Private sector wages increase by 2.9 percent
The US Department of Labor’s Bureau of Statistics released a report Friday saying the nation’s private industry workers’ salaries increased by 2.9 percent in the past 12 months. In addition, the bureau found workers’ compensation costs increased 2.8 percent in March, higher than last year’s findings.
From the April 26th, 2018 report:
Workers Compensation costs for private industry workers increased 2.8 percent over the year, a larger increase than the 2.3-percent increase in March 2017. Wages and salaries increased 2.9 percent for the current 12-month period and increased 2.6 percent in March 2017. The cost of benefits rose 2.5 percent for the 12-month period ending in March 2018 and increased 1.9 percent in March 2017. (See tables A, 5, 9, and 12.) Employer costs for health benefits increased 1.5 percent for the 12-month period ending in March 2018. (For further information, see www.bls.gov/web/eci/echealth.pdf.)

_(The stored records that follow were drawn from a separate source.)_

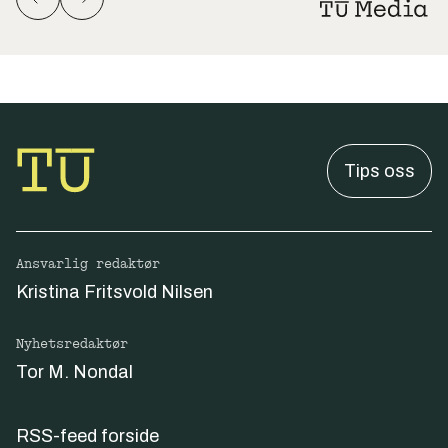
Tips oss
Ansvarlig redaktør
Kristina Fritsvold Nilsen
Nyhetsredaktør
Tor M. Nondal
RSS-feed forside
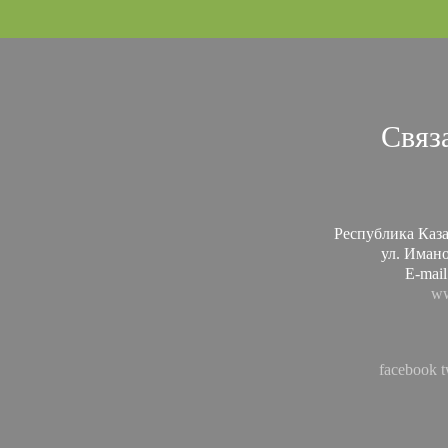
Связ
Республика Каза
ул. Иманов
E-mail
ww
facebook
t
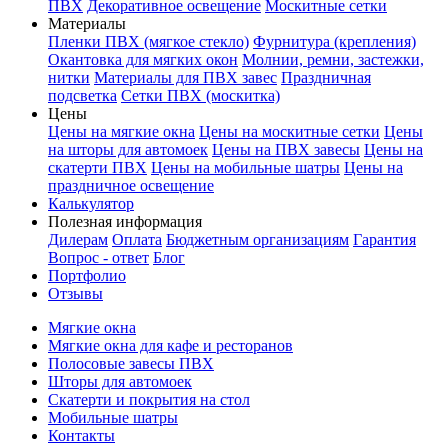
ПВХ
Декоративное освещение
Москитные сетки
Материалы
Пленки ПВХ (мягкое стекло)
Фурнитура (крепления)
Окантовка для мягких окон
Молнии, ремни, застежки,
нитки
Материалы для ПВХ завес
Праздничная
подсветка
Сетки ПВХ (москитка)
Цены
Цены на мягкие окна
Цены на москитные сетки
Цены
на шторы для автомоек
Цены на ПВХ завесы
Цены на
скатерти ПВХ
Цены на мобильные шатры
Цены на
праздничное освещение
Калькулятор
Полезная информация
Дилерам
Оплата
Бюджетным организациям
Гарантия
Вопрос - ответ
Блог
Портфолио
Отзывы
Мягкие окна
Мягкие окна для кафе и ресторанов
Полосовые завесы ПВХ
Шторы для автомоек
Скатерти и покрытия на стол
Мобильные шатры
Контакты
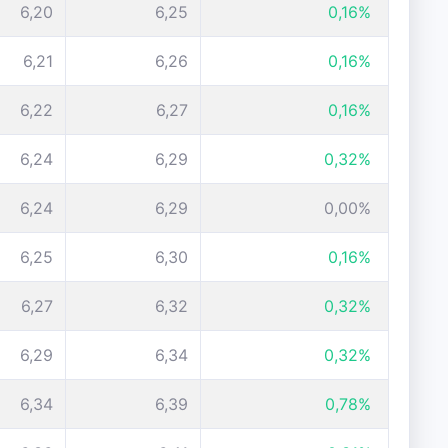
6,20
6,25
0,16%
6,21
6,26
0,16%
6,22
6,27
0,16%
6,24
6,29
0,32%
6,24
6,29
0,00%
6,25
6,30
0,16%
6,27
6,32
0,32%
6,29
6,34
0,32%
6,34
6,39
0,78%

Among occupational groups, compensation cost increases for private industry workers for the 12-month period ending in March 2018 ranged from 2.6 percent for both management, professional, and related occupations and natural resources, construction, and maintenance occupations to 3.3 percent for production, transportation, and material moving occupations. (See table 5.) Among industry supersectors, compensation cost increases for private industry workers for the 12-month period ending in March 2018 ranged from 2.3 percent for education and health services to 3.3 percent for financial activities. (See table 5.)